Microbiología
Diferenciación por espectroscopia +HRMN de Klebsiella pneumoniae, Staphylococcus aureus y Streptococcus agalactiae en cultivo
Resultados
Las muestras
de donde se aislaron las cepas de las especies bacterianas fueron: Hemocultivo,
orina, esputo, aspirado traqueal, aspirado bronquial, absceso, exudado ótico, secreción
nasal y exudado vaginal (Tabla 1).
Identificación de las bacterias por características fenotípicas
convencionales.
Las cepas de cada una de las especies
bacterianas fueron identificadas por los resultados siguientes:
- Klebsiella pneumoniae: Bacilos Gram-negativos,
formadores de colonias mucosas, grandes que
utilizaron los sustratos urea, lisina, citrato, glucosa, lactosa,
sucrosa, carentes de motilidad y de producción de indol (24).

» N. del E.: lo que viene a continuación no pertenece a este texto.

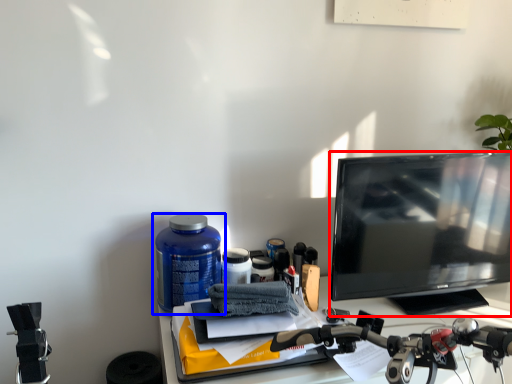 Question: Among these objects, which one is nearest to the camera, television (highlighted by a red box) or bottle (highlighted by a blue box)?

Choices:
 (A) television
 (B) bottle

Answer: (A) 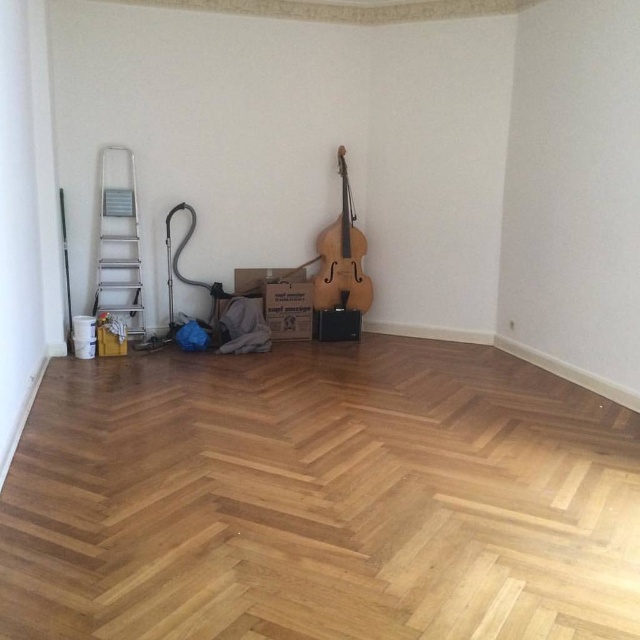 Question: Which point is closer to the camera?

Choices:
 (A) 104,323
 (B) 269,326
 (C) 134,330
 (D) 346,260

Answer: (A)

Question: Observing the image, what is the correct spatial positioning of wooden cello at center in reference to brown cardboard box at center?

Choices:
 (A) right
 (B) left

Answer: (A)

Question: Which is farther from the brown cardboard box at center?

Choices:
 (A) wooden cello at center
 (B) brown cardboard box at lower left

Answer: (B)

Question: Can you confirm if wooden cello at center is positioned to the left of brown cardboard box at center?

Choices:
 (A) no
 (B) yes

Answer: (A)

Question: Is brown cardboard box at center wider than brown cardboard box at lower left?

Choices:
 (A) no
 (B) yes

Answer: (B)

Question: Which of the following is the farthest from the observer?

Choices:
 (A) (104, 321)
 (B) (346, 234)
 (C) (304, 300)
 (D) (115, 278)

Answer: (B) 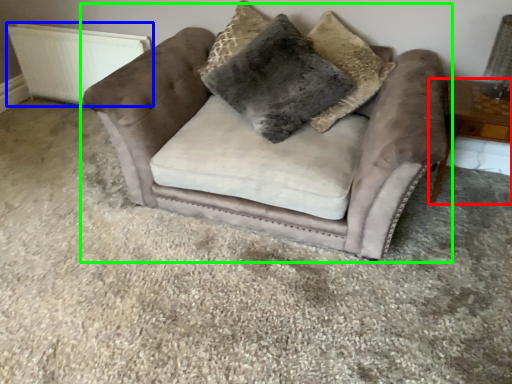 Question: Which is nearer to the table (highlighted by a red box)? radiator (highlighted by a blue box) or chair (highlighted by a green box).

Choices:
 (A) radiator
 (B) chair

Answer: (B) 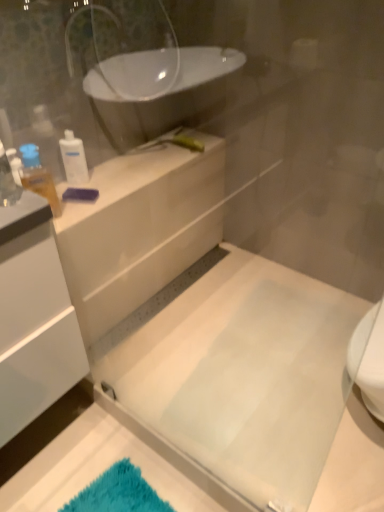 Question: From a real-world perspective, is translucent plastic bottle at upper left, which is counted as the second toiletry, starting from the back, physically located above or below white glossy counter at upper left?

Choices:
 (A) below
 (B) above

Answer: (B)

Question: Is translucent plastic bottle at upper left, which is counted as the second toiletry, starting from the back, wider or thinner than white glossy counter at upper left?

Choices:
 (A) thin
 (B) wide

Answer: (A)

Question: Estimate the real-world distances between objects in this image. Which object is farther from the translucent plastic bottle at upper left, which is counted as the 1th toiletry, starting from the front?

Choices:
 (A) white glossy counter at upper left
 (B) white plastic bottle at upper left, positioned as the 2th toiletry in front-to-back order

Answer: (A)

Question: Which of these objects is positioned closest to the white glossy counter at upper left?

Choices:
 (A) white plastic bottle at upper left, which is the 1th toiletry in back-to-front order
 (B) translucent plastic bottle at upper left, which is counted as the 1th toiletry, starting from the front

Answer: (A) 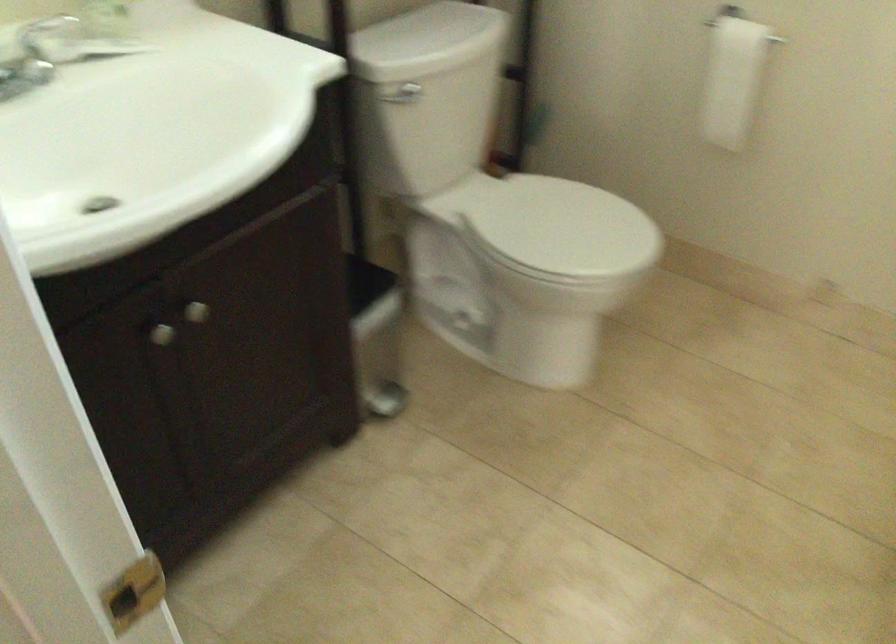 Based on the continuous images, in which direction is the camera rotating?

The rotation direction of the camera is left-down. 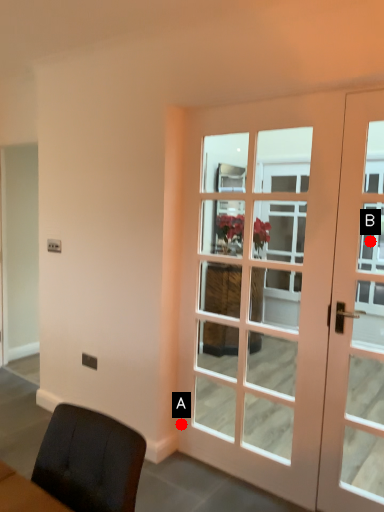 Question: Two points are circled on the image, labeled by A and B beside each circle. Which of the following is the farthest from the observer?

_ Staphylococcus aureus: Cocos
Gram-positivos principalmente en forma de racimos, formadores de colonias medianas
con pigmento amarillo-anaranjado y metabolismo fermentativo-oxidativo.
Positivos en las reacciones enzimáticas de catalasa, DNAsa, estafilocoagulasa y
fosfatasa alcalina. Resistentes a la
polimixina B y sensibles a la novobiocina (25).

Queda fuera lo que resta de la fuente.